Als die ersten Bilder der Schauspieler der Hauptfiguren veröffentlicht wurden, musste ich noch viel Spott einstecken, da ich Emma Watson schon damals als viel zu hübsch für Hermine empfand. Heute fühle ich mich in dieser Ansicht ziemlich bestätigt. Doch darüber hinaus weckten die Verfilmungen das erste Mal mein Interesse am Kino und dem Prozess des Filmemachens.

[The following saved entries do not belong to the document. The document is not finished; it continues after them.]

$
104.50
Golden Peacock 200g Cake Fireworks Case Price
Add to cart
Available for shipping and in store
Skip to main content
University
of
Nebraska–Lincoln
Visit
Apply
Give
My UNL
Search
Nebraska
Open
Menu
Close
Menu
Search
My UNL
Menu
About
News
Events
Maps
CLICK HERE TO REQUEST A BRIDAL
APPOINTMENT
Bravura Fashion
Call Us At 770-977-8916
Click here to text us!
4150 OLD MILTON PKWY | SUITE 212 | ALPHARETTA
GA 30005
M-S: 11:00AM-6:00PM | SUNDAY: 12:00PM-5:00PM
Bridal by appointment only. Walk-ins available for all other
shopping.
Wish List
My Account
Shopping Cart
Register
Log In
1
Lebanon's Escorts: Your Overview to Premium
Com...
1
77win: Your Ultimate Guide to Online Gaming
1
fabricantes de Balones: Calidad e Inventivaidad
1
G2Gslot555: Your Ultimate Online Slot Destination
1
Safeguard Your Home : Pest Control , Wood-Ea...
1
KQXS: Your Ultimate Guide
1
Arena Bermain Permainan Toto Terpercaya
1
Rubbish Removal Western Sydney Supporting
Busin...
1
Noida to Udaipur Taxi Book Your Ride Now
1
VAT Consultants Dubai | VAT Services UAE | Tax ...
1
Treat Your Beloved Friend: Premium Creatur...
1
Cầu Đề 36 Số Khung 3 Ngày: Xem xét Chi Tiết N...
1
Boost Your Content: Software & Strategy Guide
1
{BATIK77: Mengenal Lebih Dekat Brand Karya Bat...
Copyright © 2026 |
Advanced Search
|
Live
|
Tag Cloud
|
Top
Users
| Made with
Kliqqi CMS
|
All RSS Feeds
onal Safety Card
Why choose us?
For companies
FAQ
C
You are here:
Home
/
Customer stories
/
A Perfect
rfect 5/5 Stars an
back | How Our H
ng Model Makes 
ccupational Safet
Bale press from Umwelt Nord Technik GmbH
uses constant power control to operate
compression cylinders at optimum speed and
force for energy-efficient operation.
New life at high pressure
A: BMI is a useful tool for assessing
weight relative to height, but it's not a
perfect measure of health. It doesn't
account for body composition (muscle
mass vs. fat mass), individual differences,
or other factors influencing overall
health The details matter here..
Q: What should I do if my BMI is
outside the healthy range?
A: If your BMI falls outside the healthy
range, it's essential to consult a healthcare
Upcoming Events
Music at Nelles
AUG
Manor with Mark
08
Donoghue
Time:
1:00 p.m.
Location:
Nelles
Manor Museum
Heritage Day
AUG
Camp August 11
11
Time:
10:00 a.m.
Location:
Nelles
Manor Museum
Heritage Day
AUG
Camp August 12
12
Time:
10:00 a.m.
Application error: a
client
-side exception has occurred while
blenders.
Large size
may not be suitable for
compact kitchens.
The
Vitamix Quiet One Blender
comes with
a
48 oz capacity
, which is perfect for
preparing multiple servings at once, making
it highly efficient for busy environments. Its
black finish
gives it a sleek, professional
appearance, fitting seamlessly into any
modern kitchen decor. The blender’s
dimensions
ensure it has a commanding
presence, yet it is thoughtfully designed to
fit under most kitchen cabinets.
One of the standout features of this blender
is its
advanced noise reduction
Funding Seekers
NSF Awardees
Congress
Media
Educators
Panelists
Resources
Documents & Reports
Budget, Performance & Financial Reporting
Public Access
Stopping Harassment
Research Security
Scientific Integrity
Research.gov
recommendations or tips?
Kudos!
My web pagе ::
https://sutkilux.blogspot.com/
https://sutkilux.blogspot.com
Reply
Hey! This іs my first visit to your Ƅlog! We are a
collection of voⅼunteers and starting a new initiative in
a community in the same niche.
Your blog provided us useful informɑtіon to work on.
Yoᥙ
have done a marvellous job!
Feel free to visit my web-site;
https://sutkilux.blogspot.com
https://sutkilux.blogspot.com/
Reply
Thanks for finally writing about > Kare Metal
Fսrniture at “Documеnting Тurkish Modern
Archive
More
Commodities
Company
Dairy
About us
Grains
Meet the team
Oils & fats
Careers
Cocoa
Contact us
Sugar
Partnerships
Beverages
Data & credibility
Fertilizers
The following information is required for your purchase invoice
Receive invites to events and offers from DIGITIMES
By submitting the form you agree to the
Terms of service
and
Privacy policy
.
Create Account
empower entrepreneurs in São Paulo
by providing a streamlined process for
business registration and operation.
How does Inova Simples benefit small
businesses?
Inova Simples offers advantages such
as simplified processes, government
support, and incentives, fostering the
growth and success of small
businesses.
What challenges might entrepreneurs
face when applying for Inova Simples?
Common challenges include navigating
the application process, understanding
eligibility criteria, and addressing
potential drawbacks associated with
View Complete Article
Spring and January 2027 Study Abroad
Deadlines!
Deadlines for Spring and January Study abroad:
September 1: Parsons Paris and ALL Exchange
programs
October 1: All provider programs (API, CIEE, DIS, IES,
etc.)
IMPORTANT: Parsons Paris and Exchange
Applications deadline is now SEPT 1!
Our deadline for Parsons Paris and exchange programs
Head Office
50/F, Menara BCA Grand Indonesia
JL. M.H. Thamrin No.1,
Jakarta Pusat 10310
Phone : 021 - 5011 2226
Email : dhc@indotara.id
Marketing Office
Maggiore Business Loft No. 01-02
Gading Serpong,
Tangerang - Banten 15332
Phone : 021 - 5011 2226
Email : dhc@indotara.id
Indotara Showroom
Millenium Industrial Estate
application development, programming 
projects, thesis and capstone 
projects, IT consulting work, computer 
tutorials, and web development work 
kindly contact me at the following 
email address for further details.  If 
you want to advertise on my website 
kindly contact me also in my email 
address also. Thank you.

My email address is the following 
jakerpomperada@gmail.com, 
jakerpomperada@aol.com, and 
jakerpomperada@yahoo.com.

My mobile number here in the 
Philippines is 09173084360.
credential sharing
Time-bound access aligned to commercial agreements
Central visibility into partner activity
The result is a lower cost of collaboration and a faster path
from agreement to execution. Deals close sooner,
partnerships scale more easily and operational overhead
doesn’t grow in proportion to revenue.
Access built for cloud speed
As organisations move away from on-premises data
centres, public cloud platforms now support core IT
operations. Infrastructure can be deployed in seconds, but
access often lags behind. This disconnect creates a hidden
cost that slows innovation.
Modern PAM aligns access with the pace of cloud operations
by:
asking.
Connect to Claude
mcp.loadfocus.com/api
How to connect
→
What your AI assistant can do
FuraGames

Ohne Harry Potter wären euch also möglicherweise meine diversen Filmkritiken erspart geblieben.

Des weiteren gab es einige Kleinigkeiten, die ich den Büchern verdanke, wie zum Beispiel meinen ersten echten “Nickname” im Internet und bei Computerspielen: “The Potionsmaster”. Schon nachdem ich das dritte Buch gelesen hatte, war ich überzeugt davon, dass Snape in Lily Potter verliebt und eigentlich der echte Held der Geschichte und nur massiv missverstanden war. Dass ich ab dem sechsten Band die Figur des Harry Potter altertechnisch eingeholt hatte und exakt im gleichen Alter bin wie die drei Hauptdarsteller der Filme (mein Geburtstag liegt exakt zwischen denen von Daniel Radcliffe und Emma Watson!), tat das Übrige. Ich bin, wie so viele auch, mit Harry Potter aufgewachsen. Die Geschichte, die Filme, die Musik haben meine Jugend geprägt. Dank ihnen wurde es mir ermöglicht, die Schule zu besuchen, die mich zu der Person gemacht hat, die ich nun relativ glücklich bin zu sein. Vielleicht markiert ja das Ende der Potter-Reise zugleich so etwas wie das Ende der Kindheit. Klingt sehr pathetisch. Aber kann es Zufall sein, dass der offizielle Kinostart in Deutschland, der Tag, an dem ich diesen Film erstmals sehen werde, eben jener Tag ist, an dem ich meine allerletzte Universitäts-Veranstaltung habe?

Wie man all das auch deuten mag; auch nüchtern und ohne Emotionen muss heute danke gesagt werden. Denn trotz der Tatsache, dass die heutige Weltpremiere eine Marketingkampagne war, die ihresgleichen sucht, und dass “Harry Potter” zu einer kommerziellen Marke geworden ist, deren Wert mehrere Milliarden Dollar beträgt, ist die Geschichte selbst immer sympathisch geblieben und hat nichts von ihrem Zauber eingebüßt. Anders als so viele andere Buch- und Filmserien haben die diversen Fortsetzungen nicht an Detail verloren, sondern eher gewonnen, die Regisseure und Produzenten sind nicht überheblich geworden und sämtliche jugendlichen Schauspieler sind zu großartigen Personen herangewachsen, die geerdet sind, freundlich und gebildet, britisch, jugendlich abgedreht, aber eben kein Macauly Culkin.

Für all das, für Millionen glücklicher Fans, für Millionen einzelne Geschichten und Momente, die vom “Jungen, der überlebte” bestimmt wurden, für zehn Jahre Filmvergnügen und 14 Jahre “Harry Potter”: Danke.